Table 4 Predicted fatalities and prediction intervals for three scenario earthquakes in the USA and three scenario earthquakes in Bhutan

Discussion

We present a newly developed, comprehensive global dataset of earthquake-induced landslides including, where available, estimates of landslide-related fatalities corresponding to each earthquake. The relatively simple empirical fatality model shows a significant positive correlation between predicted and observed fatalities, but with very high variability in fatality rates for similar exposure levels. Our analysis provides preliminary evidence indicating that a significant component of the variability results from varying vulnerability to landslide impact as a function of the level of development in the epicentral area. The remaining variability suggests that other factors should be used to improve this estimate. These could include type of landslide, climate, time of day of the earthquake, landslide density per unit area, and the effect of urbanization on population exposure. Ideally, future models including estimates of these factors could be tested to improve the fit to the data.
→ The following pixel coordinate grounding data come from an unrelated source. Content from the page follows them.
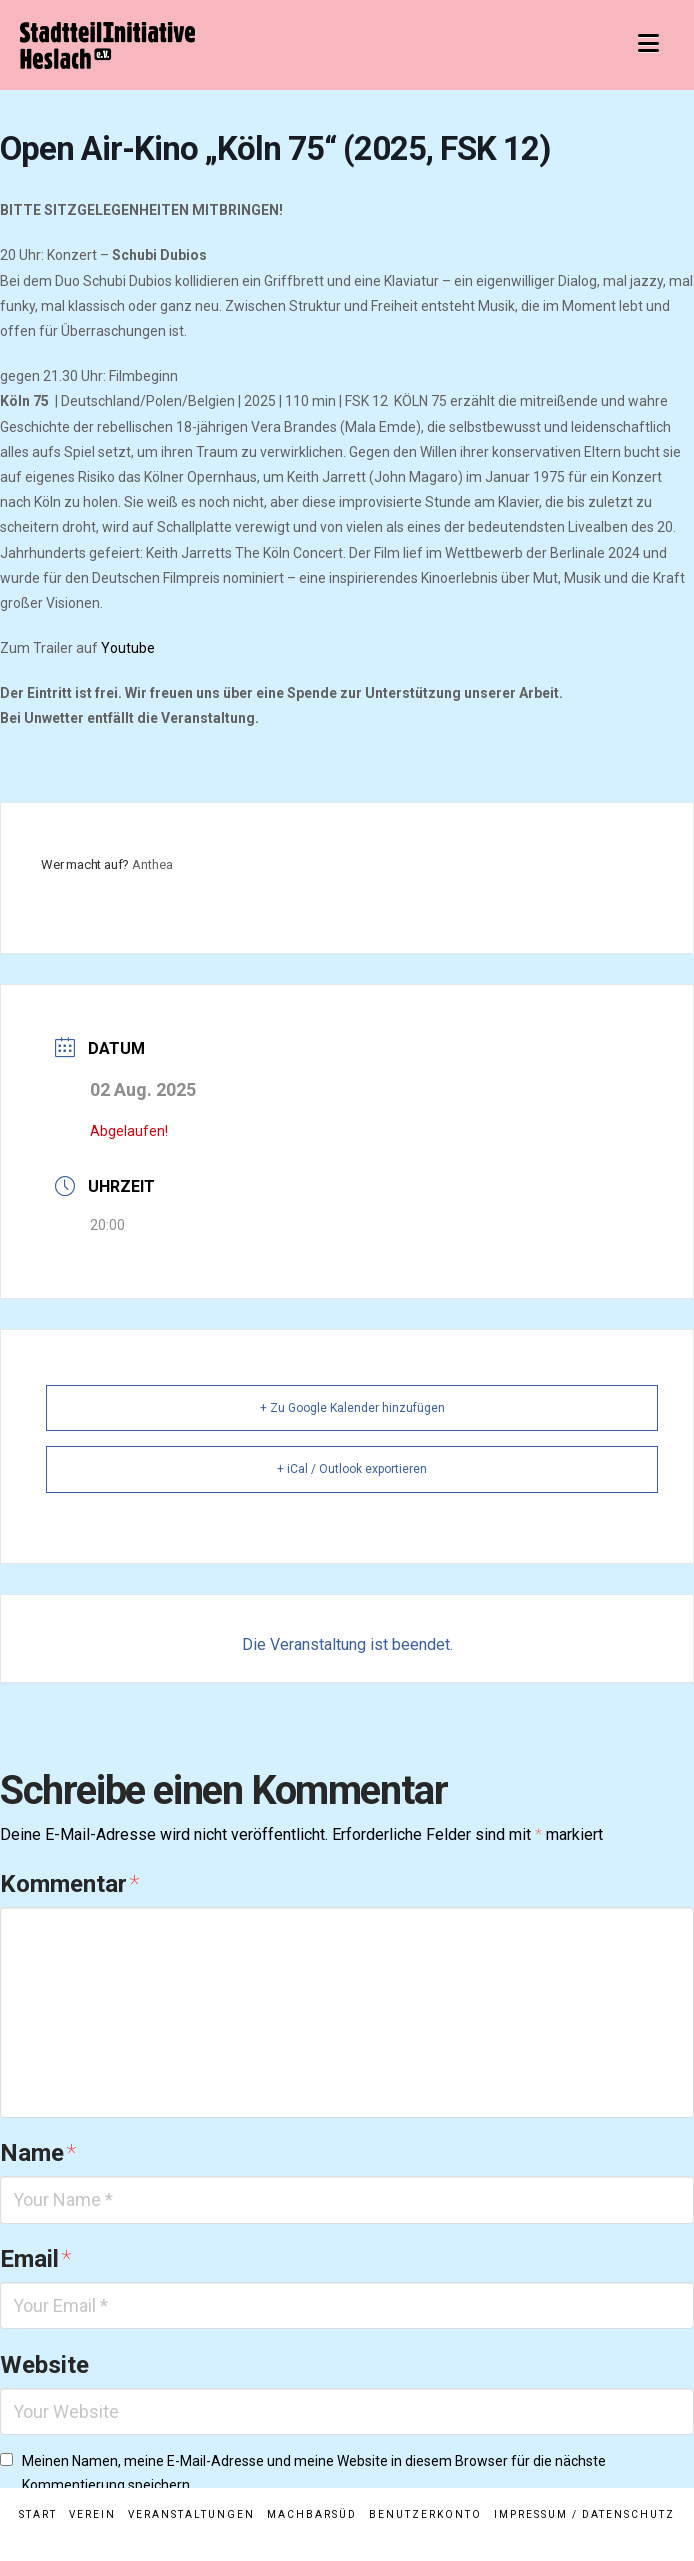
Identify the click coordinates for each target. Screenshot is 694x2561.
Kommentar (69, 1884)
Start (38, 2514)
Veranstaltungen (191, 2514)
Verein (92, 2514)
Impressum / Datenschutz (584, 2514)
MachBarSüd (312, 2514)
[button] (648, 43)
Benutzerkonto (425, 2514)
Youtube (128, 648)
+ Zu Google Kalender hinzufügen (352, 1408)
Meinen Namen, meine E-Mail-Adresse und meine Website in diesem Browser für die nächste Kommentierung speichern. (314, 2473)
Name (38, 2153)
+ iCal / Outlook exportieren (352, 1469)
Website (44, 2365)
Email (35, 2259)
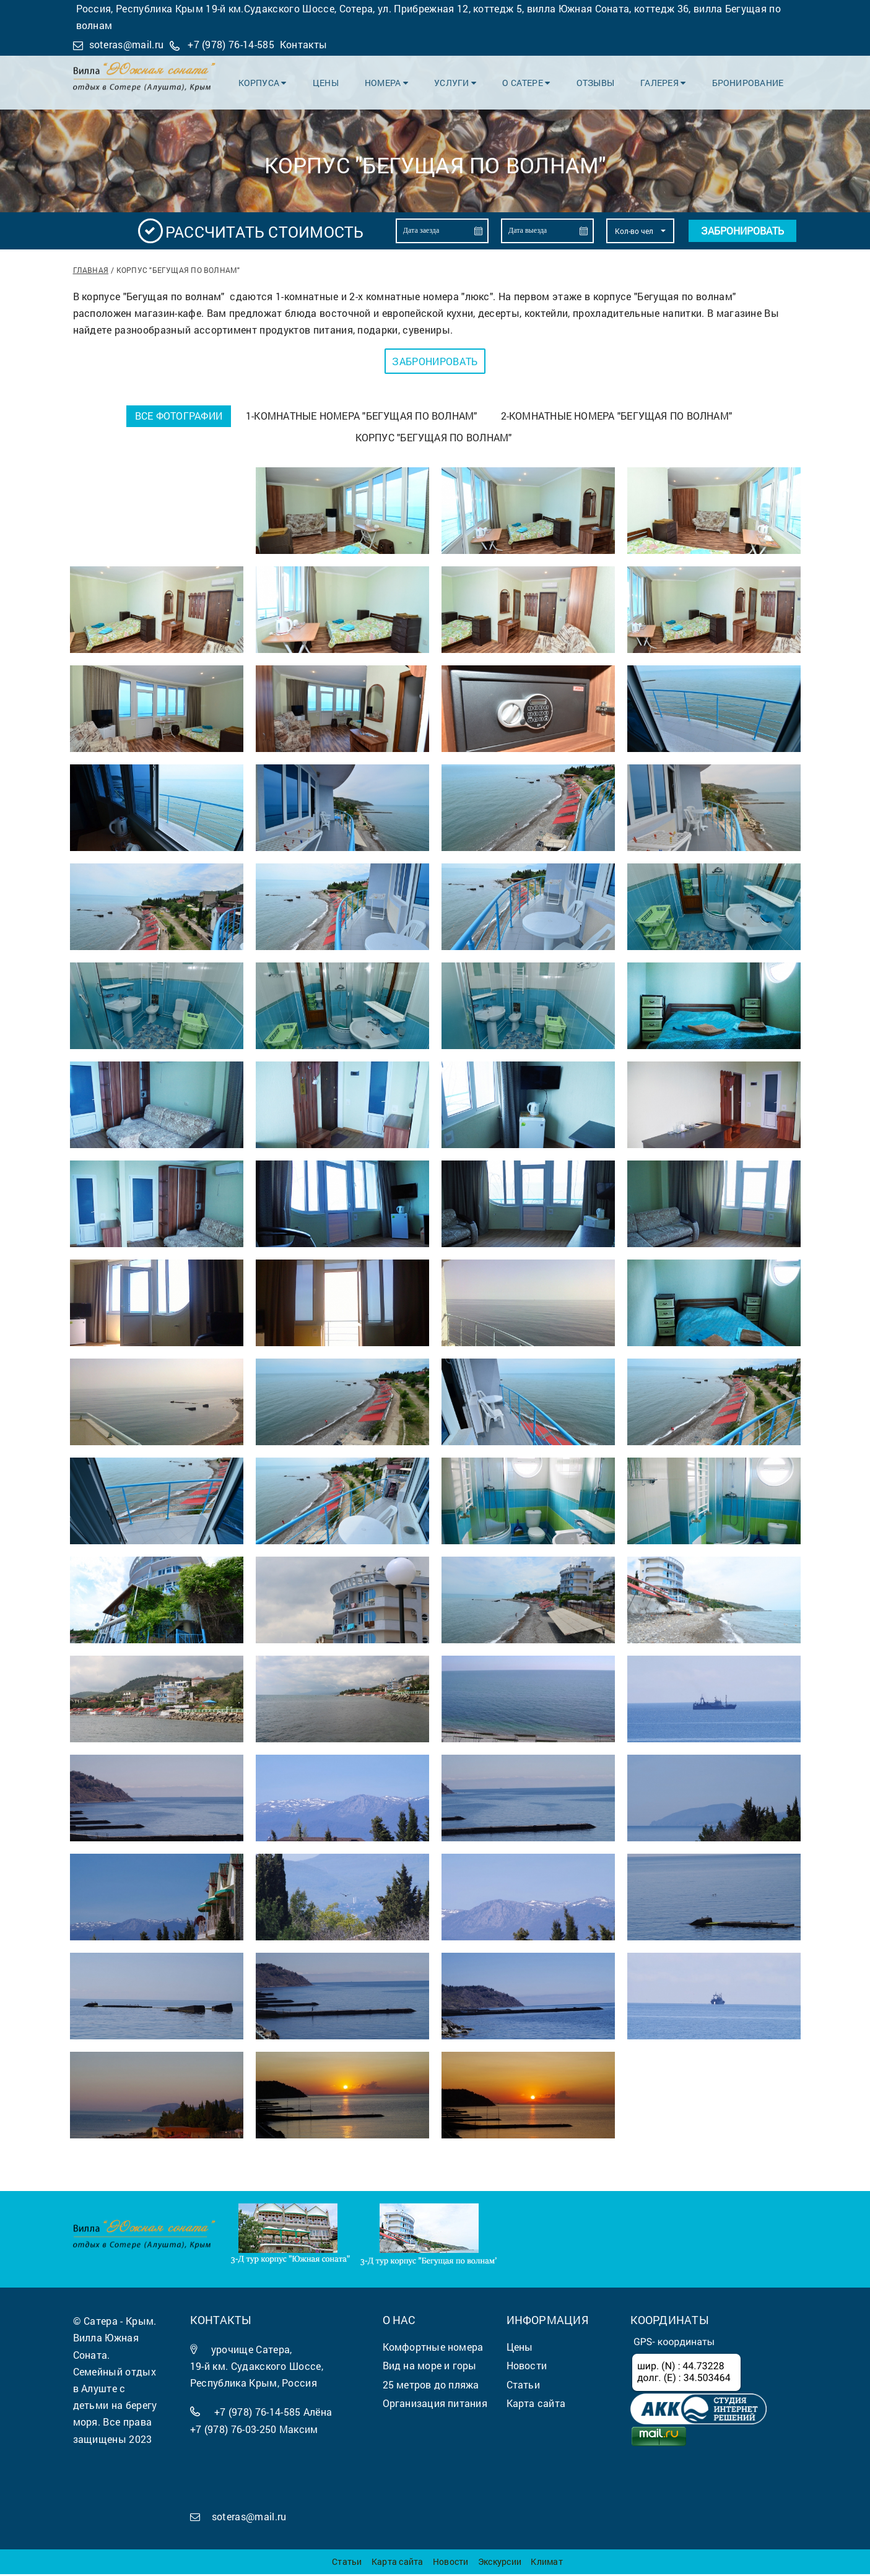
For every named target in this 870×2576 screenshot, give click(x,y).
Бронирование (749, 81)
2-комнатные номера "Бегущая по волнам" (618, 416)
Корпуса (274, 81)
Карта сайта (397, 2563)
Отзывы (599, 81)
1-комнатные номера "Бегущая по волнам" (361, 416)
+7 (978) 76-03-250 (233, 2430)
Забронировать (742, 231)
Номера (395, 81)
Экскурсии (499, 2563)
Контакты (304, 44)
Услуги (462, 81)
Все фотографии (177, 416)
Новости (451, 2563)
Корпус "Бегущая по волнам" (433, 438)
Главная (91, 270)
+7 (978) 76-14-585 (231, 44)
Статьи (347, 2563)
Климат (546, 2563)
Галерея (666, 81)
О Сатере (531, 81)
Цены (336, 81)
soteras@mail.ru (126, 44)
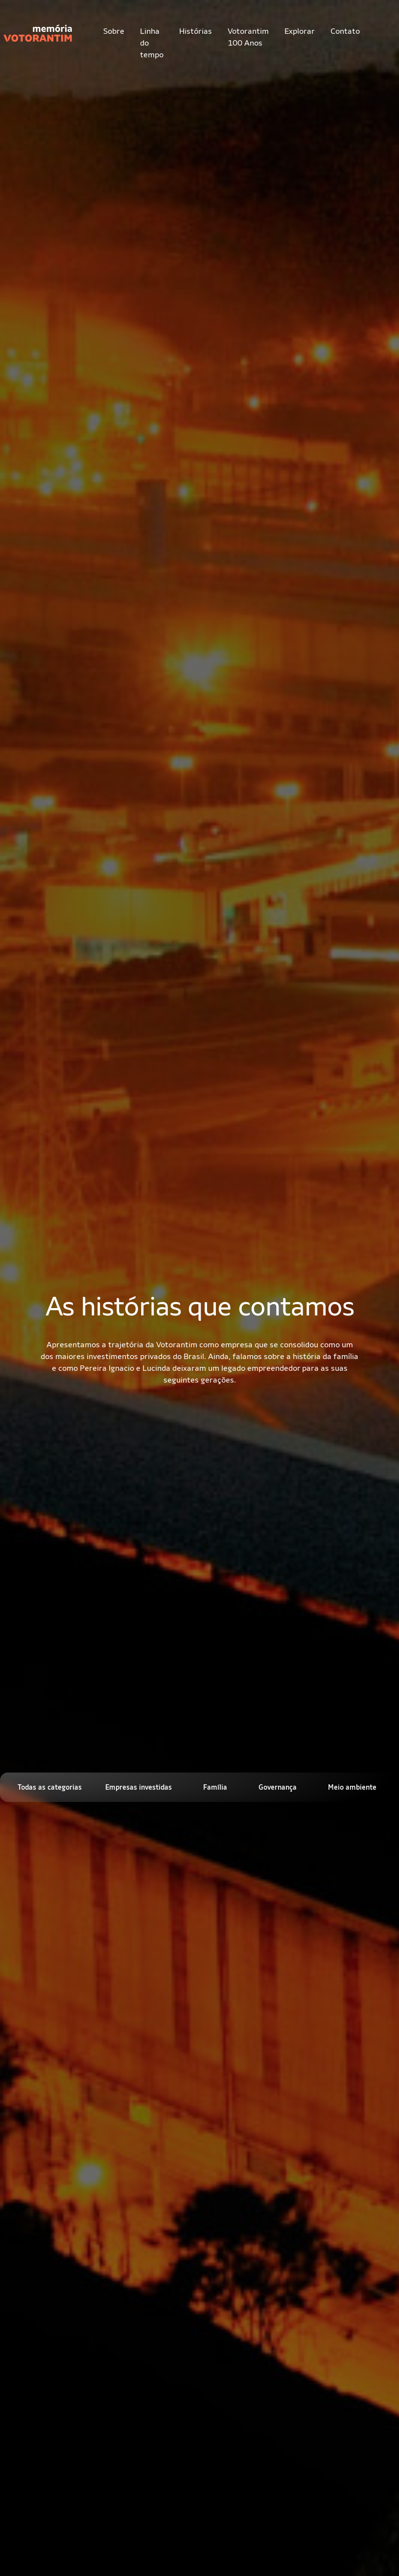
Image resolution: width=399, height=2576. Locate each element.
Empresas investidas (138, 1787)
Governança (277, 1787)
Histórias (195, 31)
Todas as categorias (50, 1787)
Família (215, 1787)
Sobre (113, 31)
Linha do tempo (152, 42)
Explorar (299, 31)
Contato (345, 31)
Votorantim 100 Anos (248, 37)
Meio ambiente (352, 1787)
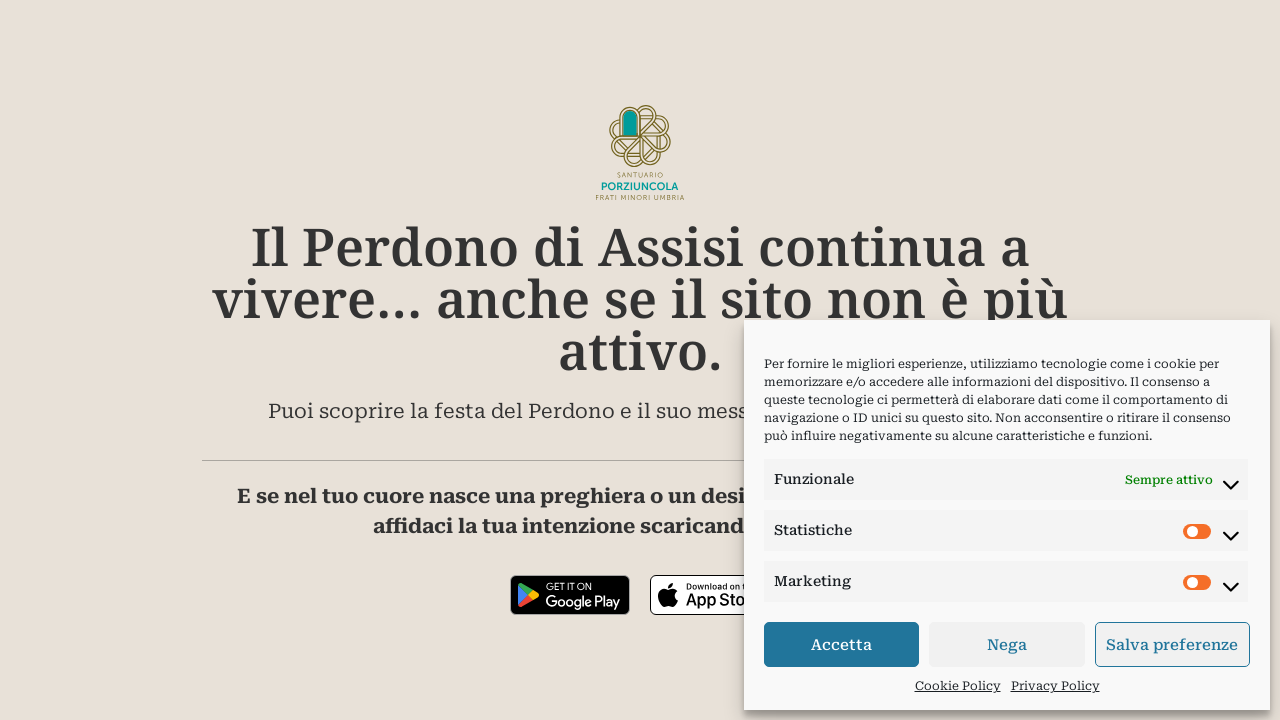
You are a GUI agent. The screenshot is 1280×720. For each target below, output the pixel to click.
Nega (1007, 645)
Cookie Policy (958, 686)
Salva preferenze (1172, 645)
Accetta (841, 645)
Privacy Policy (1055, 686)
These estimates of potential landslide fatalities can also be used together with scenario earthquakes described here to understand the potential for landsliding in an area prior to the occurrence of a large earthquake. Further investigation using scenario earthquakes could apply this method to different case study areas and investigate the impact of source location, depth, source faulting, and magnitude on landslide occurrence to provide a more robust understanding of potential for landsliding.

Together, these products provide a basis for a more comprehensive understanding of potential landslide impacts, whether estimated prior to or after a large earthquake occurs. The results can be used, with further development, by vulnerable communities to improve land use planning, structural design, and emergency response in landslide-prone areas. This analysis of earthquake-triggered landslides has the capacity to significantly expand the breadth and impact of the USGS’ near real-time shaking and damage assessment tools including the ShakeMap, PAGER, and ShakeCast systems. A system similar to ShakeCast (Wald et al. 2008b) could be developed to overlay predicted landslide probabilities with locations of key infrastructure. This would identify roads, bridges, and buildings that are at high risk of landslide exposure. In the future, this type of analysis could provide information critical to responders, emergency planning officials, and residents of earthquake-affected areas in responding to an emerging natural disaster. Furthermore, the same suite of tools can offer an opportunity to study the anticipated secondary effects of future earthquakes, and thus contribute effectively to disaster risk reduction efforts.

Conclusions

We present a newly developed, comprehensive global dataset of earthquake-induced landslides including, where available, estimates of landslide-related fatalities corresponding to each earthquake. We used the dataset to train an empirical fatality model using a linear regression between probabilistic landslide exposures and fatality counts based on past earthquake-induced landslide events. We observe a significant positive correlation between predicted and observed fatalities, but with very high variability in fatality rates for similar exposure levels. The remaining variability suggests that other factors should be used to improve this estimate, such as type of landslide, climate, time of day of the earthquake, landslide density per unit area, and the effect of urbanization on population. Ideally, future models including estimates of these factors could be tested to improve the fit to the data. Together, these products provide a basis for a more comprehensive understanding of potential landslide impacts, whether estimated prior to or after a large earthquake occurs. The results could be used, with further development, by vulnerable communities to improve land use planning, structural design, and emergency response in landslide-prone areas.